__ASSIGNMENT__. Find every line in the records below that holds the word "phone", and copy it out.

BEGIN GIVEN INFORMATION

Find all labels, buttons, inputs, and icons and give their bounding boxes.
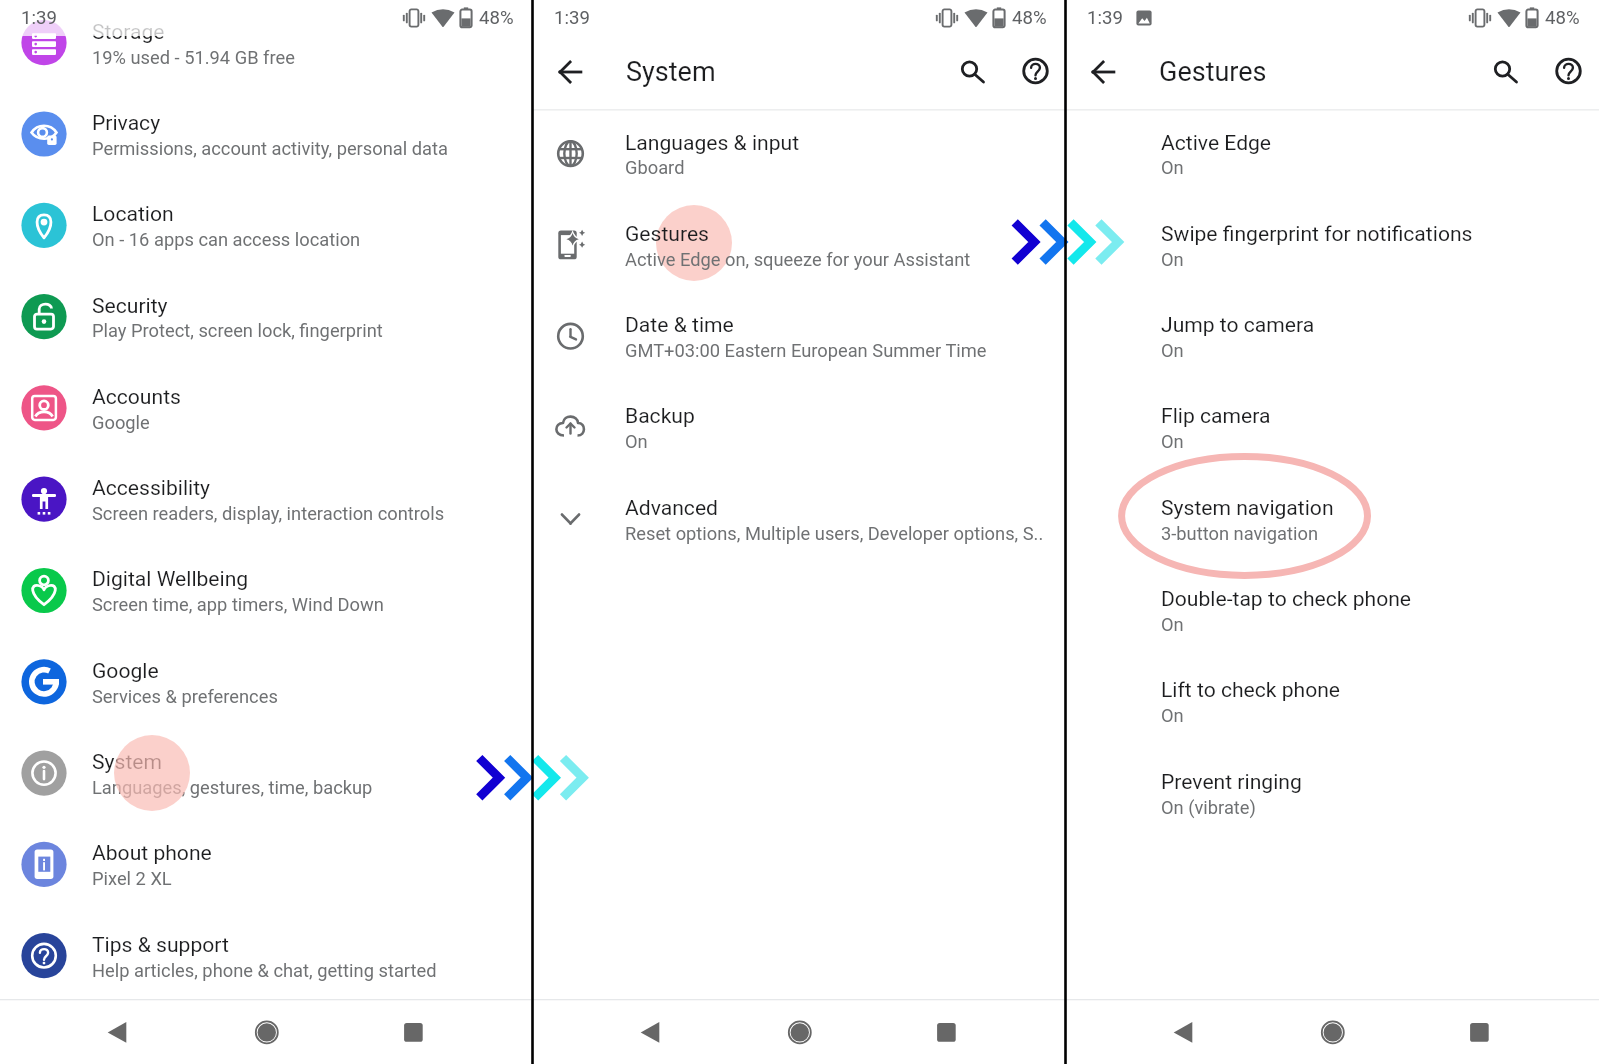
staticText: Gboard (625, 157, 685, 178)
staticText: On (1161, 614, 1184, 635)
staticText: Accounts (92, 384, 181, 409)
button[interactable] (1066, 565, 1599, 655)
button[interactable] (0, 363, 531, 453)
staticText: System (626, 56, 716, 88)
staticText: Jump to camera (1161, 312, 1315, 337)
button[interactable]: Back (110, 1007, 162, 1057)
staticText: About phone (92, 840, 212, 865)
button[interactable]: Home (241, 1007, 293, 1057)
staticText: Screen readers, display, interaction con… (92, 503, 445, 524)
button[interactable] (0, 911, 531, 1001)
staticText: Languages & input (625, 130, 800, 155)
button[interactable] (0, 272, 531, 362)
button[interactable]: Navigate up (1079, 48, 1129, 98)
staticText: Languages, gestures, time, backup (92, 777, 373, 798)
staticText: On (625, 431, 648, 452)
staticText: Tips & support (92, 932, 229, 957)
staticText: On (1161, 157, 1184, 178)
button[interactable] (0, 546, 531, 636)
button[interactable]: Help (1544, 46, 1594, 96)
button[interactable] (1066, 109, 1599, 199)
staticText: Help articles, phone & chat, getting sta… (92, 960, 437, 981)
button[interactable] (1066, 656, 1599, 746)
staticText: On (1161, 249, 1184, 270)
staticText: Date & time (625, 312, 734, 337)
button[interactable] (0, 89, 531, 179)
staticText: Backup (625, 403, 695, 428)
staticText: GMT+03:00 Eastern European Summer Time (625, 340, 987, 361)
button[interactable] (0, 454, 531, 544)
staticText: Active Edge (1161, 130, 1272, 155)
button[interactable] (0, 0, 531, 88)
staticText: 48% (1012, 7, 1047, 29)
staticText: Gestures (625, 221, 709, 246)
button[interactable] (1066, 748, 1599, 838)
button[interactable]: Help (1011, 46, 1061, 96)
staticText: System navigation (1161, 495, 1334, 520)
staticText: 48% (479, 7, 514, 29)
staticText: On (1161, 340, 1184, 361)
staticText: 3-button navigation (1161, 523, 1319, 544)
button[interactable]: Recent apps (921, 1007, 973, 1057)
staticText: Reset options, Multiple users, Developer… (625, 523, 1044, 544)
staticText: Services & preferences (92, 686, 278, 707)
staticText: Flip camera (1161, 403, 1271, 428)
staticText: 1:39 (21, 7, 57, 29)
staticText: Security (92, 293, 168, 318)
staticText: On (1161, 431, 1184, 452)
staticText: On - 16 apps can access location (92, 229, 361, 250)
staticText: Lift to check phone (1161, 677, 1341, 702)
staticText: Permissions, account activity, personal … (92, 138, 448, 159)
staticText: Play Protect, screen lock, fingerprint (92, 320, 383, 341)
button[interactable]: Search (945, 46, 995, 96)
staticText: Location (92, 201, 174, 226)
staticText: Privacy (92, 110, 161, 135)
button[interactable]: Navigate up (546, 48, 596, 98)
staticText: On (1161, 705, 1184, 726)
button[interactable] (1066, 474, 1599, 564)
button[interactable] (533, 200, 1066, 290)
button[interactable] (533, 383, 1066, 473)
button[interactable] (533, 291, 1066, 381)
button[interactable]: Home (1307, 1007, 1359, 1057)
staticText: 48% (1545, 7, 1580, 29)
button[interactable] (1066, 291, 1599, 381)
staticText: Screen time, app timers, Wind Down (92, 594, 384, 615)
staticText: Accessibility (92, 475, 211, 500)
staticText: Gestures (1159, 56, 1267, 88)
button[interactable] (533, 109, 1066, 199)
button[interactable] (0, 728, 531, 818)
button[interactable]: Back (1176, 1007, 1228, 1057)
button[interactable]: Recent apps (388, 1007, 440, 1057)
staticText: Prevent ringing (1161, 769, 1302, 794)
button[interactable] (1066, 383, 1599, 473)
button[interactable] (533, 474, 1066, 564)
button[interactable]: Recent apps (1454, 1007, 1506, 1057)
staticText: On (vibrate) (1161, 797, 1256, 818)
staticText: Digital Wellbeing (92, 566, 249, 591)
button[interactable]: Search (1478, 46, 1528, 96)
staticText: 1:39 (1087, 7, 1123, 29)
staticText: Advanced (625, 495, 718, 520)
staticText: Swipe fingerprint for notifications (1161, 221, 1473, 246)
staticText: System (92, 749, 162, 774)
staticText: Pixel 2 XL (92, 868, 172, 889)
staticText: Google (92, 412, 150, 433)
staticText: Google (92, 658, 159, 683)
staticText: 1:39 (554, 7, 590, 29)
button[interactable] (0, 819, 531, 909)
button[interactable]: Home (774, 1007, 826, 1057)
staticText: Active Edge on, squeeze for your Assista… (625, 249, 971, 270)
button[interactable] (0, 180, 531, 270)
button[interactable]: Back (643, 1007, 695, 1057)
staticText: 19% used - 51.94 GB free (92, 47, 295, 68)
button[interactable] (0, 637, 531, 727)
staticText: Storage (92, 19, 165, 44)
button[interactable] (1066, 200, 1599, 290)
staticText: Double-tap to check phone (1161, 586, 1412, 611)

END GIVEN INFORMATION
BEGIN GIVEN INFORMATION

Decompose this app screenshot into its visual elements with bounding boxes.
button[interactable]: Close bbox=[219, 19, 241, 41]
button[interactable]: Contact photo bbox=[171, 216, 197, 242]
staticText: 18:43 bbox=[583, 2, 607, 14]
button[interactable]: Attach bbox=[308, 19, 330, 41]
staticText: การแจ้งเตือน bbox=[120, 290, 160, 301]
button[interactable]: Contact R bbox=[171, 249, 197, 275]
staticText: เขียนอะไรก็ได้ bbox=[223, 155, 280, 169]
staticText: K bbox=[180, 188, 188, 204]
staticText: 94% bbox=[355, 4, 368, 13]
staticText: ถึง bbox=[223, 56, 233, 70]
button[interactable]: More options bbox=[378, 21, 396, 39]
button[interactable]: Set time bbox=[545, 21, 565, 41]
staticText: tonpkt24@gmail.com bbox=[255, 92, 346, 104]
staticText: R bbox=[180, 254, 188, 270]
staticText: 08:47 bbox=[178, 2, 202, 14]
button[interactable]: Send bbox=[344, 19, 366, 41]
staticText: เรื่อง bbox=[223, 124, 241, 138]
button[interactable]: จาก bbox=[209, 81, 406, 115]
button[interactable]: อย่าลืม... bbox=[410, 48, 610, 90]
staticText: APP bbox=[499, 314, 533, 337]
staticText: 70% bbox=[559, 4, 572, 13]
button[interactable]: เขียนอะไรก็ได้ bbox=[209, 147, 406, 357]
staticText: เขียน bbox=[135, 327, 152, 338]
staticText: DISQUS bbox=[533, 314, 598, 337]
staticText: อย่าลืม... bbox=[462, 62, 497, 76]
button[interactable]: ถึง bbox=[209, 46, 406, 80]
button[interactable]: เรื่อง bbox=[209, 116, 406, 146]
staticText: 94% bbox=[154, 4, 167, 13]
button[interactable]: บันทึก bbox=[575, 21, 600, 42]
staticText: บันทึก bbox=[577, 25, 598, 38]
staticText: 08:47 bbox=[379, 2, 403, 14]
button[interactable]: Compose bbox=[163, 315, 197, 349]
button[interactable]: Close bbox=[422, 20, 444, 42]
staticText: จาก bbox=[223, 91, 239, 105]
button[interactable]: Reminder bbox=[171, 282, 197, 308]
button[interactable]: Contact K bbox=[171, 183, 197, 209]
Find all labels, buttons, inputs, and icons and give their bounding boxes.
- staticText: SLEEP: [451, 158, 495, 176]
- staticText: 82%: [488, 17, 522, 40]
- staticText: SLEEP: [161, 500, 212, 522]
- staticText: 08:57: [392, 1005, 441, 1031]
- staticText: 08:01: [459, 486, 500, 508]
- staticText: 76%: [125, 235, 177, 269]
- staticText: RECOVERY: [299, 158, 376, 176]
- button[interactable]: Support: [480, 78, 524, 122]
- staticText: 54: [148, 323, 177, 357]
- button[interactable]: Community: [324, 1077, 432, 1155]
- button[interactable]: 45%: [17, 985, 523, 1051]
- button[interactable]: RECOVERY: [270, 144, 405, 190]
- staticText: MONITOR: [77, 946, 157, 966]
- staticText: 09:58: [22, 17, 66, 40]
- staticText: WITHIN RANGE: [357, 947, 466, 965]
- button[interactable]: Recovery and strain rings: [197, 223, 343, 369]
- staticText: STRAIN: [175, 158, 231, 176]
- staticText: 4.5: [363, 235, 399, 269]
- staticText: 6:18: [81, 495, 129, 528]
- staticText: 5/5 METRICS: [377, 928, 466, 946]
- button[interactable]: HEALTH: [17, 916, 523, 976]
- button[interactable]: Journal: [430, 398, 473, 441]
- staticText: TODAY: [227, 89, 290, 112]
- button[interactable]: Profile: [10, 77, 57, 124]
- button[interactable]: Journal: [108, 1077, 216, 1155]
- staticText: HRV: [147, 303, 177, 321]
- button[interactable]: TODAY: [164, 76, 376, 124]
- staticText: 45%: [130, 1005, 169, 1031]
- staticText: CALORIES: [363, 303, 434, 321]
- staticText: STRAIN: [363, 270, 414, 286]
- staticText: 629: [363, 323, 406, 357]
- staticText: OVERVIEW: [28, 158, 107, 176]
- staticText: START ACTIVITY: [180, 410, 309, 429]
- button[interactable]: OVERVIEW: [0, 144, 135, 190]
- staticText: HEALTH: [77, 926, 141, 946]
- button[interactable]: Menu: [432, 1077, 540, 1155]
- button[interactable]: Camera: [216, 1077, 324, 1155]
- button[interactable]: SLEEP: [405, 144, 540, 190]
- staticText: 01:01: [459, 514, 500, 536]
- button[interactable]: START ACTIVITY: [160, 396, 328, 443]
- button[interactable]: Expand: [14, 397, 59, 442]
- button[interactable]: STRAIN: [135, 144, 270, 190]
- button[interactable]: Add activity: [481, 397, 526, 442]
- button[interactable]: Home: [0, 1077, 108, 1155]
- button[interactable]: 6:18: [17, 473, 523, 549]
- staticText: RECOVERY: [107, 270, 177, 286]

END GIVEN INFORMATION

__ANSWER TO THIS PROBLEM__.
staticText: About phone (92, 840, 212, 865)
staticText: Help articles, phone & chat, getting sta… (92, 960, 437, 981)
staticText: Lift to check phone (1161, 677, 1341, 702)
staticText: Double-tap to check phone (1161, 586, 1412, 611)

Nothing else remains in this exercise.